En verdad, la idea de tomar un rosado, para muchos parece una traición… ¿Es por qué no es blanco? ¿Sienten que es un tinto con inferioridad?

¡Pues no, señores –y señoras, antes de la queja del lenguaje (y de paso jóvenes y jóvenas; adultos mayores y adultas mayores)- no!

La vida no es así.

El rosado es un rosado.

Así que lo vamos a disfrutar como tal. Es lo que queremos que puedan conocer.
Hay dos opciones en el rosado: que sea de cepas tintas hecho con un proceso como el vino blanco o que sea la combinación de cepas tintas y blancas.
En cualquiera de las dos opciones, toma lo mejor de cada una de las cualidades para llegar a nuestra mesa, a nuestra copa.

¿Cómo así?

Si es la combinación de cepas, va a dar las cualidades necesarias a nuestro vino: la fuera, la astringencia, la suavidad, la tanicidad, la acidez que se quiere de acuerdo a cada tipo de uva y característica inherente de ella. ¡Pum, calidad, público, calidad!

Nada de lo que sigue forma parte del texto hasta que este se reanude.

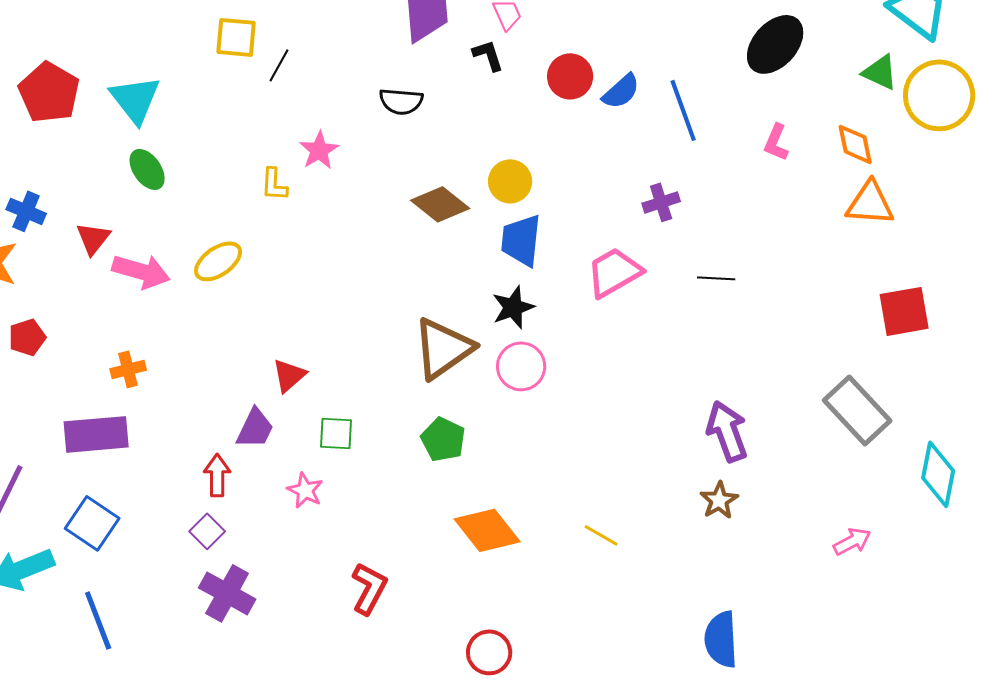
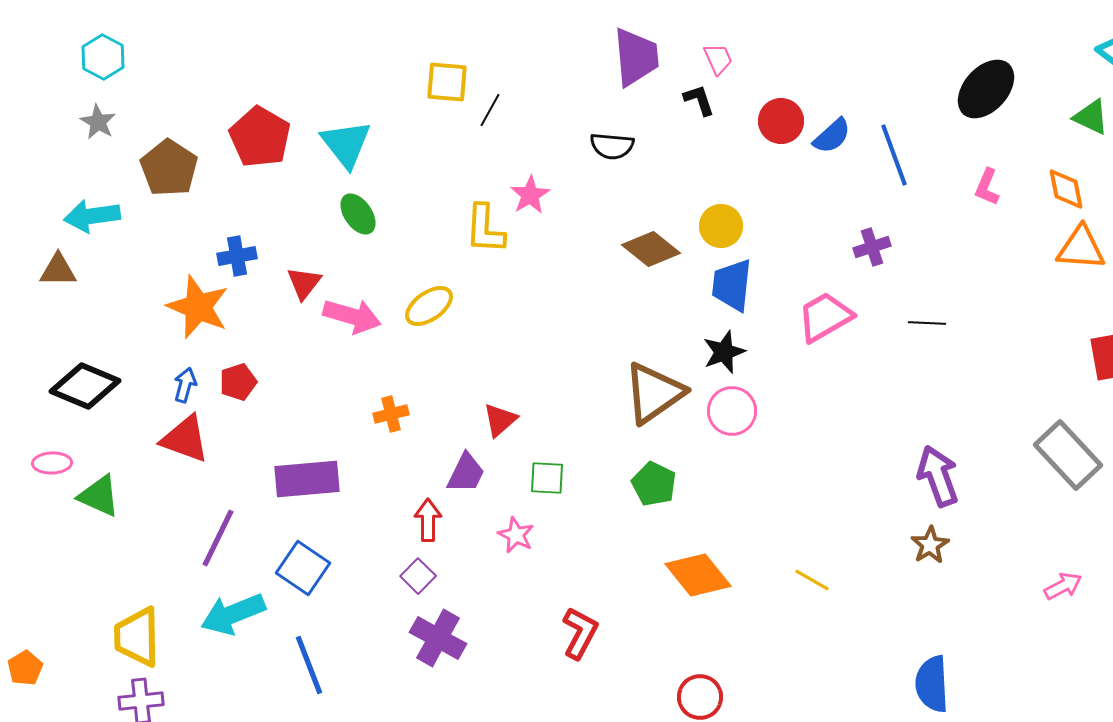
yellow L-shape: (274, 184) -> (485, 229), size x1.5
blue cross: (26, 211) -> (237, 256), turned -33
orange cross: (128, 369) -> (391, 414), moved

En caso de que sea el proceso de blancas con cepas tintas, nos da los beneficios que amamos del vino tinto, pero sin la rudeza que –para algunos- implica.

Eso sí, es un perfecto acompañante.
Que tienen algo de comer y no saben con qué ponerlo: rosé.
Que les gustan las burbujas: Rosé.
Que van a ver una película: Rosé.
¿Calor? Rosé.
¿Frío? Mejor un tinto, pero también el rosé es opción.

¿Ven?
Vamos a dejar de estigmatizar el vino rosado y tratemos de hacer una de esas copas que solemos degustar un vino rosado.